Ce n’est qu’un au revoir !

18/12/2011

Par elle (la foi), quoique mort, il parle encore…
Hébreux 11.4

Ce jour-là, pour Jean-Marie R., était un jour comme les autres. Tout au plus sentit-il en se levant une douleur inhabituelle au cou. « Sans doute un torticolis, se dit-il. Je vais consulter le médecin. » Il s’y rendit à pied, la neige empêchant de sortir la voiture du garage. Dans la salle d’attente, Jean-Marie s’effondra brutalement sous les yeux des autres patients. On tenta en vain de le réanimer. Jean-Marie était parti.

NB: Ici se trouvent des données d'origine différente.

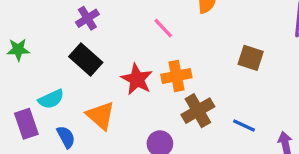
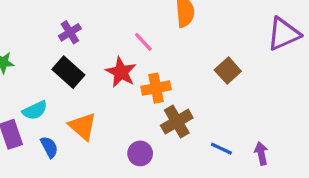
brown square: (251, 58) -> (228, 71), turned 30
red star: (137, 79) -> (121, 72), moved
blue line: (244, 125) -> (221, 149), moved

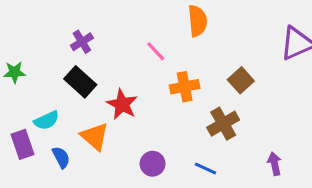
red star: (121, 72) -> (122, 104), moved
orange cross: (156, 88) -> (185, 87), moved
brown cross: (177, 122) -> (223, 124), moved
blue line: (221, 149) -> (206, 169), moved

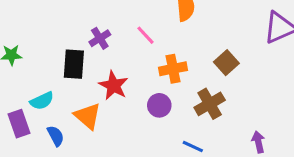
purple cross: (82, 42) -> (100, 38), moved
black rectangle: (80, 82) -> (74, 64), turned 52
purple circle: (153, 164) -> (159, 105), moved

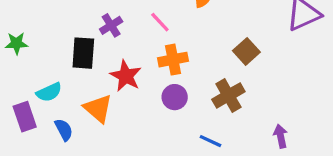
orange cross: (173, 69) -> (173, 60), moved

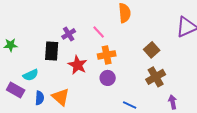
brown cross: (228, 95) -> (156, 77), moved
orange triangle: (98, 108) -> (61, 97), moved
purple rectangle: (25, 117) -> (16, 90), turned -42
blue semicircle: (64, 130) -> (40, 98), turned 32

Près de 30 ans plus tôt, j’avais rencontré Jean-Marie pour la première fois. En recherche spirituelle, il était ouvert aux choses occultes. Rapidement, il comprit que l’Évangile n’était pas compatible avec elles. Dans une décision ferme, il brûla sa collection de livres ésotériques et se tourna vers Jésus-Christ pour son salut. Il grandit dans la foi et se mit à enseigner la Parole de Dieu dans son église. Ayant eu des ennuis de santé à plusieurs reprises, il se savait sursitaire de la vie.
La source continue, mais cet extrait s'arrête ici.